Tamparan Balik

Sungguh, aku sama sekali tak pernah berniat menjadi seorang aktor! Bodohnya orang tua yang selalu tertipu. 2821kata 2026-03-04 22:59:41

Baru saja Zhao Harim tiba di hotel, ia menyadari bahwa ruang pribadi hari ini rupanya adalah tempat yang sama dengan perjamuan kemarin. Begitu masuk, tanpa diduga ia melihat Fan Chen di sana! Seketika, firasat buruk menghinggapinya...

Setelah masuk, ia melihat Fan Chen dan Heng Luo saling berbisik, lalu Heng Luo menatapnya dengan senyum setengah mengejek. Ketika Heng Luo selesai memperkenalkan diri, seolah ada ledakan di benaknya, merasa langit akan runtuh! Ia tidak takut pada Heng Luo, yang ia takutkan adalah Xiong Ye!

Satu kalimat dari Tuan Ye benar-benar bisa membuat hidupnya hancur! Memikirkan hal itu, tubuhnya bergetar tanpa sadar, dan ia terus dalam keadaan linglung sampai kakak iparnya memanggil keluar dari kamar.

Setelah Zhao Harim menceritakan dengan jujur masalahnya dengan perusahaan Fan Chen, Long Zhang merasa darahnya mendidih, tak tahan, ia menendang keras paha Zhao Harim sambil melontarkan makian. Kini ia paham, ternyata hari ini sangat mungkin adalah perjamuan jebakan!

Tendangan itu membuat Zhao Harim berpikir lebih jernih, ia memeluk paha Long Zhang sambil menangis, "Kakak ipar, tolonglah aku!"

"Semua perbuatanmu yang kacau itu, bagaimana aku bisa menolongmu?!" Long Zhang membentak marah.

Orang biasa mungkin masih bisa ditekan, tapi jika Tuan Ye bicara, besok lembaga hukum bisa langsung membawa Zhao Harim masuk, sepuluh tahun pun belum tentu keluar!

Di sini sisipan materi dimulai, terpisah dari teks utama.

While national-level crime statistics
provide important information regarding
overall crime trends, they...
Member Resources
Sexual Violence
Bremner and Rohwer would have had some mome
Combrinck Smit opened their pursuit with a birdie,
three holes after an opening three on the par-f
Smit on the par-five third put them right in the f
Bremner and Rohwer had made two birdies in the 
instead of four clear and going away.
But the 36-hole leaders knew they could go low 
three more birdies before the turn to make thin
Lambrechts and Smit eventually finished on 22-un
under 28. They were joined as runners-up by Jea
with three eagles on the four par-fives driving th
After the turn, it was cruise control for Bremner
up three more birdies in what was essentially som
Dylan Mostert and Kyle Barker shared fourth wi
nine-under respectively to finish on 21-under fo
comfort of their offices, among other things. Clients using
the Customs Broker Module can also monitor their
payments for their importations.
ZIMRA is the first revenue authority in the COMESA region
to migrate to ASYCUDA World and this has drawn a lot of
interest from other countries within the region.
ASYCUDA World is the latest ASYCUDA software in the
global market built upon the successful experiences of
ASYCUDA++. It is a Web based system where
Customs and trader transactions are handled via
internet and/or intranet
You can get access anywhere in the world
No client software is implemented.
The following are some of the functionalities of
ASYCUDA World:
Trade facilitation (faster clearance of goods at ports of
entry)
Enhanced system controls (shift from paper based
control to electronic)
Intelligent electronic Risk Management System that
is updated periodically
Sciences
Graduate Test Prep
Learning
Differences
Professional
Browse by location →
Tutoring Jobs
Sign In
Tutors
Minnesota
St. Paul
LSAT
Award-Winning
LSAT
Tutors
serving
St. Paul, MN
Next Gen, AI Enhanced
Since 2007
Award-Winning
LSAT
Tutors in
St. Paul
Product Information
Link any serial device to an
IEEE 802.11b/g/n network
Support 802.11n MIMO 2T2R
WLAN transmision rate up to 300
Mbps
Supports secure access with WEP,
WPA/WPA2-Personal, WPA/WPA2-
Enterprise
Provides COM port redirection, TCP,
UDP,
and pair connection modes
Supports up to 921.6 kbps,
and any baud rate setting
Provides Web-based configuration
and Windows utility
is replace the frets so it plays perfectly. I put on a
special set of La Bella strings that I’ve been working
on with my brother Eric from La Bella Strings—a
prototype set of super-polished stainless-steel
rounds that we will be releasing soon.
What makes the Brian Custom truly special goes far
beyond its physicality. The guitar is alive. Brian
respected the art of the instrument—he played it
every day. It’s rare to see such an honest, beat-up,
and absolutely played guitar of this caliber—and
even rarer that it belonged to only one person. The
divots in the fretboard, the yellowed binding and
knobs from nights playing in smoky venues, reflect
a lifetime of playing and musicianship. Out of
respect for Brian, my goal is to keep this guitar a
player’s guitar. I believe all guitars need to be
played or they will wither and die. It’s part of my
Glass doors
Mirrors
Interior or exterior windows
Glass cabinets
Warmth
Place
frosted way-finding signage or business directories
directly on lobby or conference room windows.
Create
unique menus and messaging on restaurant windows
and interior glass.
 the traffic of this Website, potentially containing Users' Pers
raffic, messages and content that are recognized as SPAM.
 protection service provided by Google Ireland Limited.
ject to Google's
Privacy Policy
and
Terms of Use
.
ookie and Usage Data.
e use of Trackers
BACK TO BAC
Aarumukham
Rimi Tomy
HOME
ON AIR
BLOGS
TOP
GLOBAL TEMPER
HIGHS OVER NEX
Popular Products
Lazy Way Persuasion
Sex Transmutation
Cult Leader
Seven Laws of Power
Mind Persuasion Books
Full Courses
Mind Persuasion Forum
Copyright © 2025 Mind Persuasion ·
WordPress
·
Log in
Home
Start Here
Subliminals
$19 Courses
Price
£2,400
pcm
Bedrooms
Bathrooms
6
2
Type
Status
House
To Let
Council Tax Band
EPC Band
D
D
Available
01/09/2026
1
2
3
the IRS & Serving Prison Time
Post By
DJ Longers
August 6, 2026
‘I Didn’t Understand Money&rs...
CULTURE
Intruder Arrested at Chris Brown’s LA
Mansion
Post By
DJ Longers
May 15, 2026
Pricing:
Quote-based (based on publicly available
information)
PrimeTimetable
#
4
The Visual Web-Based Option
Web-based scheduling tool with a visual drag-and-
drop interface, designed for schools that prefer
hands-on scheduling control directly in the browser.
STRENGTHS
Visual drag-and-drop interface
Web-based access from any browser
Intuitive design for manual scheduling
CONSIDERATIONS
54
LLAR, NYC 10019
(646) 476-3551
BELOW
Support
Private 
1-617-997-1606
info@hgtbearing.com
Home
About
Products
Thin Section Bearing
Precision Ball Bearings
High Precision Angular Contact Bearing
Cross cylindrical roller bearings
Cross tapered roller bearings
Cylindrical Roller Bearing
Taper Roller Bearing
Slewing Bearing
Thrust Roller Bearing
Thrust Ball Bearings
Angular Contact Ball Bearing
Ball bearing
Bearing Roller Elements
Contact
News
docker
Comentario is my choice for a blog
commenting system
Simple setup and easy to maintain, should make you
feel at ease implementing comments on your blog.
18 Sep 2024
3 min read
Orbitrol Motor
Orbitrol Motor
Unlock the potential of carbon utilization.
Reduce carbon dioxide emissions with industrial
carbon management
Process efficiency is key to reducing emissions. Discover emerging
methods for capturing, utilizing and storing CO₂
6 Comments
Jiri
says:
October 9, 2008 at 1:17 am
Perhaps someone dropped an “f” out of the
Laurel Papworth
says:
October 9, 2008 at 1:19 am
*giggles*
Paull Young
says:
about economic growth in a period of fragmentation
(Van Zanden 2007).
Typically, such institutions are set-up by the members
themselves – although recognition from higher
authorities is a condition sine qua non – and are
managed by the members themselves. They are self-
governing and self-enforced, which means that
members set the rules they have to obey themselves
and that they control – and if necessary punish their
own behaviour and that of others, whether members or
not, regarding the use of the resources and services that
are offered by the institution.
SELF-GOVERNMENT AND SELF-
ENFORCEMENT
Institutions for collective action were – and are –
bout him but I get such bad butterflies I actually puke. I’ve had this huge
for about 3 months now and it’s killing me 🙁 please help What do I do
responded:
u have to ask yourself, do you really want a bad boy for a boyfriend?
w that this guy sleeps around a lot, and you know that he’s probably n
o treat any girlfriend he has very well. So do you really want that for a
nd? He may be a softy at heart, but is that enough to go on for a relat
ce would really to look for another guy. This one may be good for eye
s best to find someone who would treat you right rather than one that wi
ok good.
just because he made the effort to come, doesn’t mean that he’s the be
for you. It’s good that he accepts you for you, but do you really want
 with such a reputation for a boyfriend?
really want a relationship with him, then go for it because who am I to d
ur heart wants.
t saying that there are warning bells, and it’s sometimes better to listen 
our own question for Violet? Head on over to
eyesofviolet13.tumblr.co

Zhao Harim merasa dirinya sangat tidak adil, kenapa tidak bilang dari awal punya koneksi sehebat itu, kenapa harus mempersulitku?!

Melihat adik iparnya menangis dan memeluknya, Long Zhang sebenarnya enggan membantu. Tapi teringat istrinya yang setia puluhan tahun, pengorbanannya, dan mertua yang memperlakukannya seperti anak sendiri sejak miskin, ia pun tidak tega.

"Sudahlah, lihat dirimu yang tidak berdaya! Bangun, pergi ke toilet cuci muka!" Long Zhang menatapnya dengan jijik.

Ia tahu hari ini kuncinya ada pada Tuan Luo. Perbuatan Zhao Harim memang tidak benar, mereka datang menuntut, hari ini harus menyerahkan segalanya.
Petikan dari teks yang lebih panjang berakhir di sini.